Talking with children in supportive ways about angry feelings helps to teach them effective ways of managing anger.

Learning skills for understanding and dealing with anger will make it easier for children to solve problems, get help when needed and be more relaxed around others.

What do children get angry about?

Researchers have found that children feel angry (rather than sad) when they believe that the negative situation they are concerned about can or should be changed.

Usually, feelings of anger are directed towards someone or something that children would like to change.

Anger can be quite noticeable in toddlers who often express it through tantrums and other aggressive actions.

However, as they grow and develop, most children learn how to deal with some of the frustrations of everyday life.

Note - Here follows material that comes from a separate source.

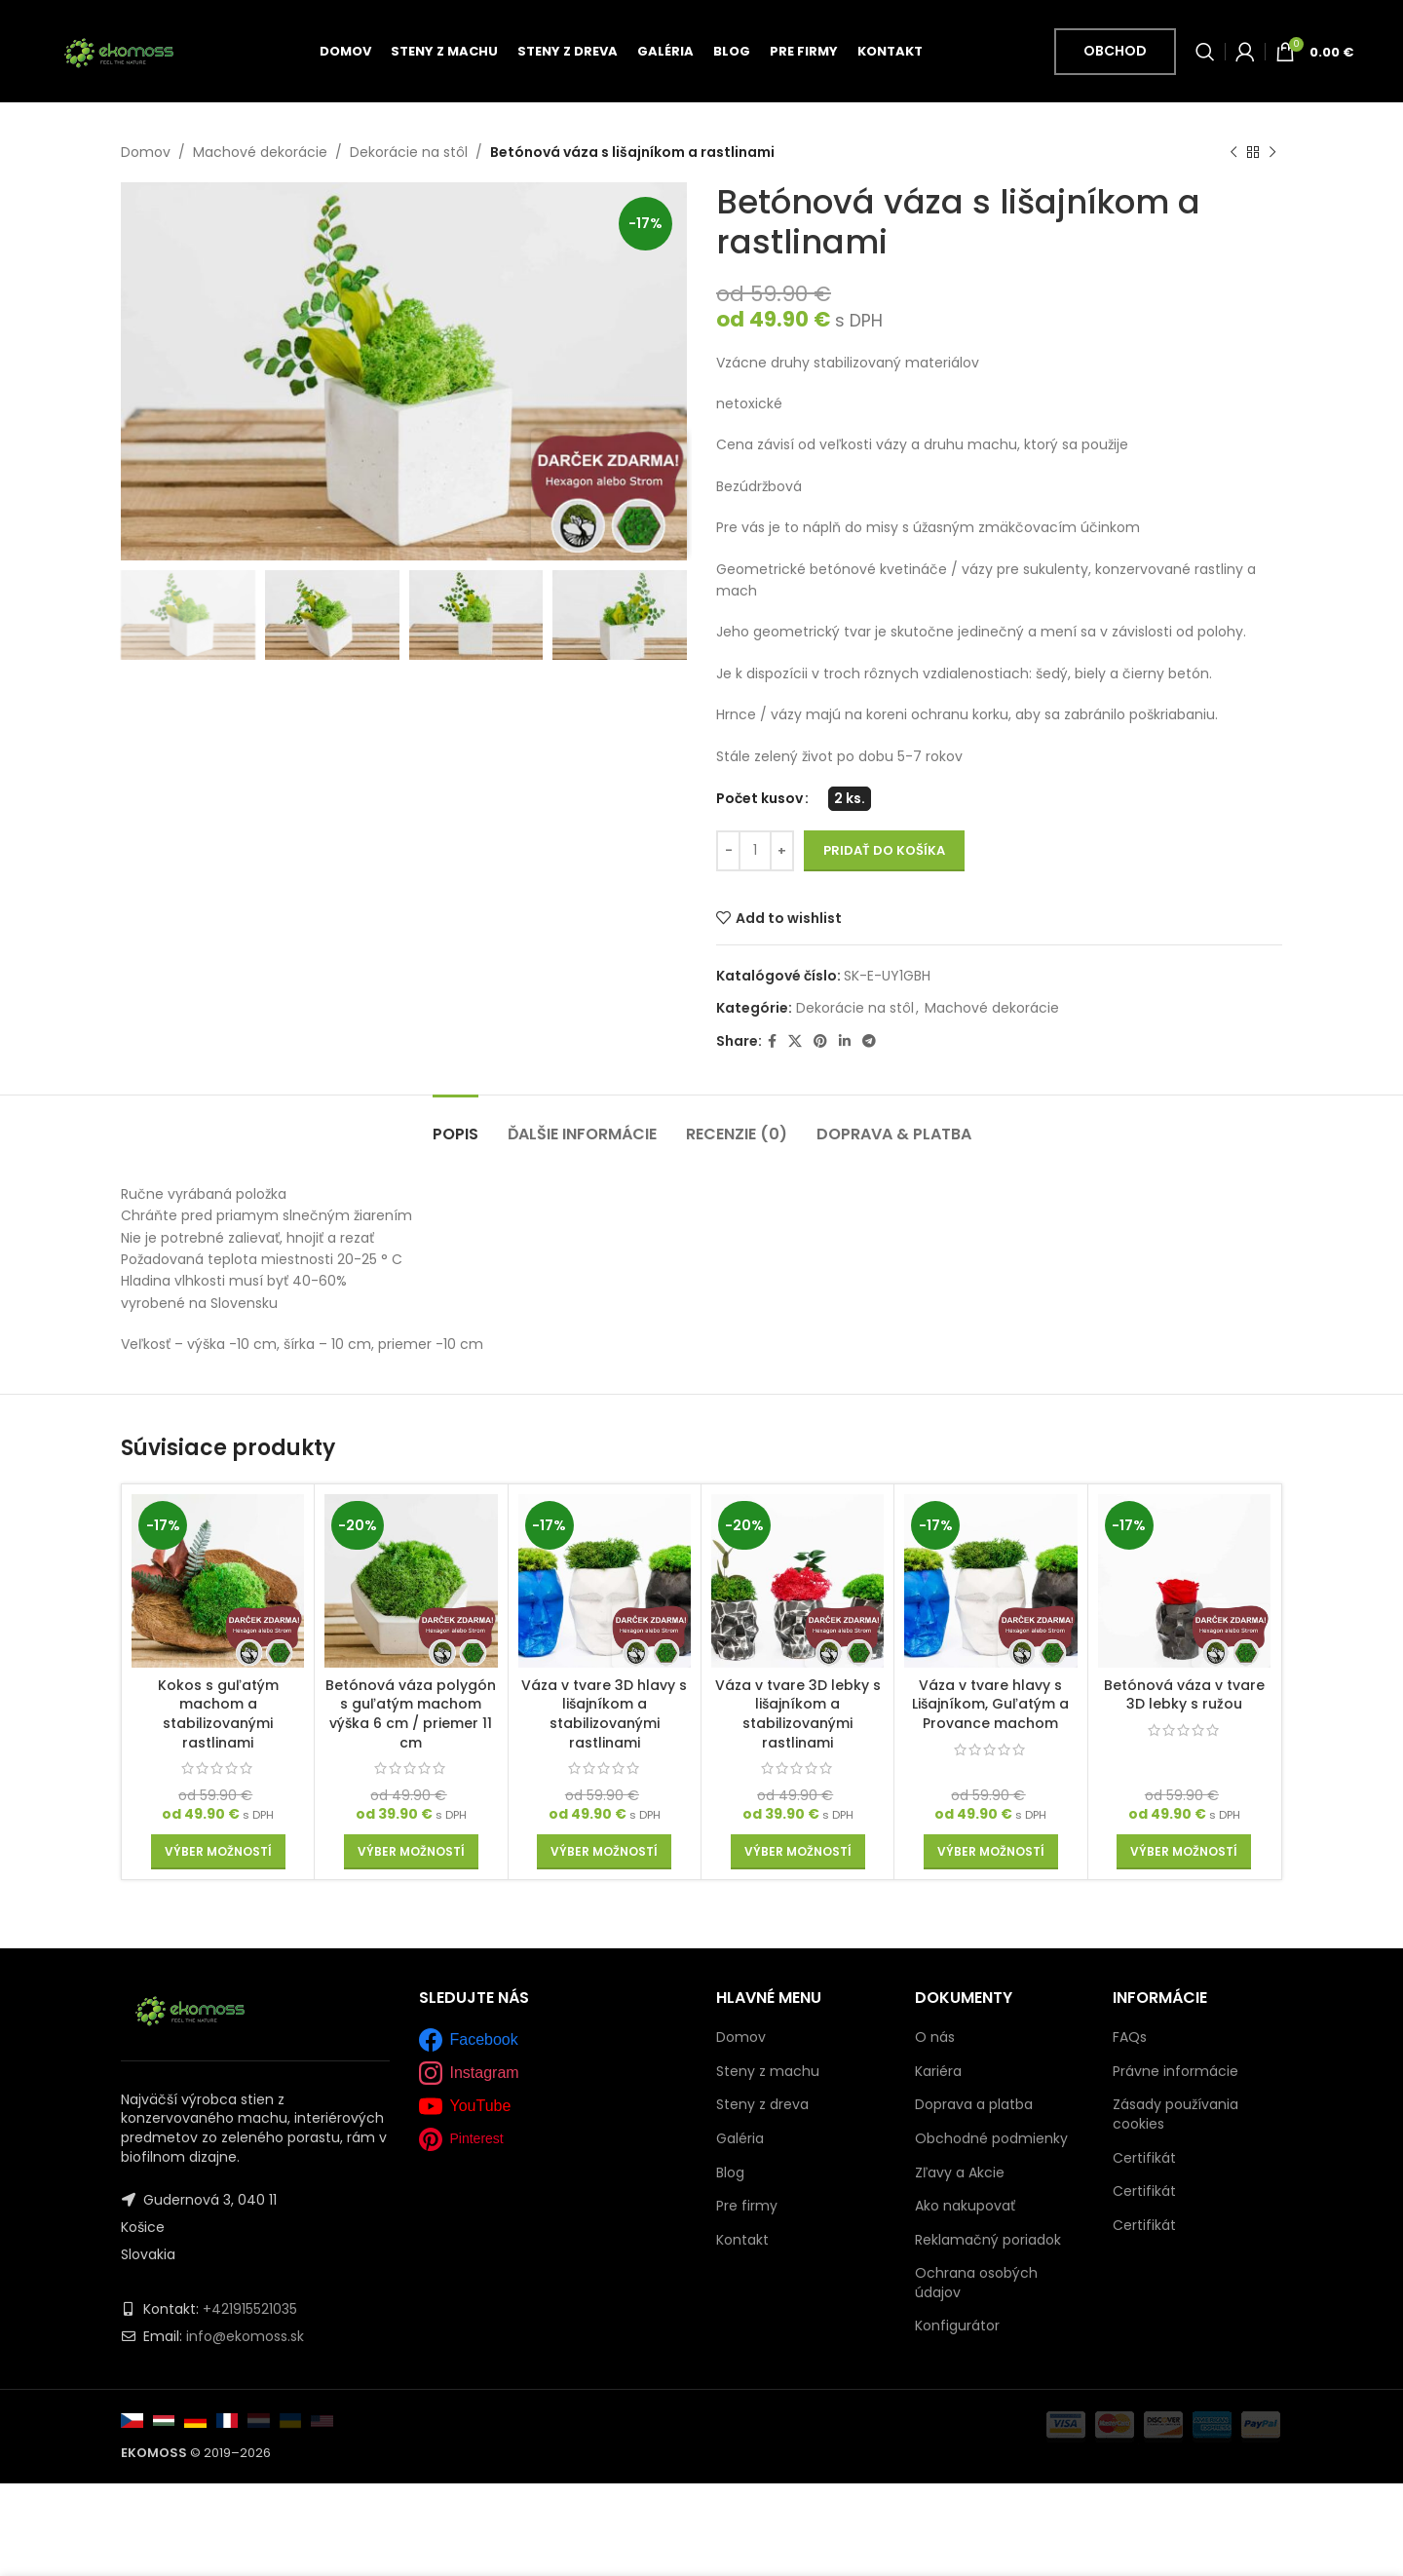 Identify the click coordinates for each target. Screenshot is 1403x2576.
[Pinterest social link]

They also learn how to express their anger in acceptable ways.

Four tips on helping children learn how to manage anger  

Children need to know that anger is a normal human emotion and that there are acceptable and safe ways to express it.

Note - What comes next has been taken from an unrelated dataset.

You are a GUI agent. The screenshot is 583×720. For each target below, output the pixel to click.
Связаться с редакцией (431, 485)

They need to learn that having angry feelings is normal and okay, but that reacting aggressively towards others when they’re angry is not.

They need to feel understood and supported rather than judged or blamed for feeling angry.

Here are four tips to help you:

  1. Be a model for children - Children learn effective ways of managing anger from seeing adults manage their anger effectively. Show them how you use appropriate ways to tell others you are angry and sort out problems.
  2. Discuss feelings - using words to discuss anger, frustration, annoyance, irritation helps children learn that having angry feelings is normal and is something that can be talked about.
  3. Anticipate and prepare – identify situations that often trigger angry responses and being prepared to offer support.
  4. Use positive discipline - providing specific praise when children manage their anger well supports their learning.

The ‘cool down’ steps to teach children

It is best to wait until a child is calm and relaxed to talk about angry feelings. When angry feelings are running high it is very hard for children to listen and think clearly.

Finding a way to calm down is also an important part of managing anger, and teaching your child the ‘cool down’ steps is a useful strategy.

1. Recognise that you are angry

  • notice the body signals that mean you’re angry, such as getting hot, heart racing, and tense muscles
  • give a number from 1 to 10 to show how angry you are.

2. Cool down your body

  • breathe slowly
  • take time-out in a quiet place
  • go for a walk, do something physical
  • draw how you feel.

3. Use coping self-talk

  • “It’s okay. I can handle this.”

4. Try to solve the problem

  • talk to someone who is a good listener.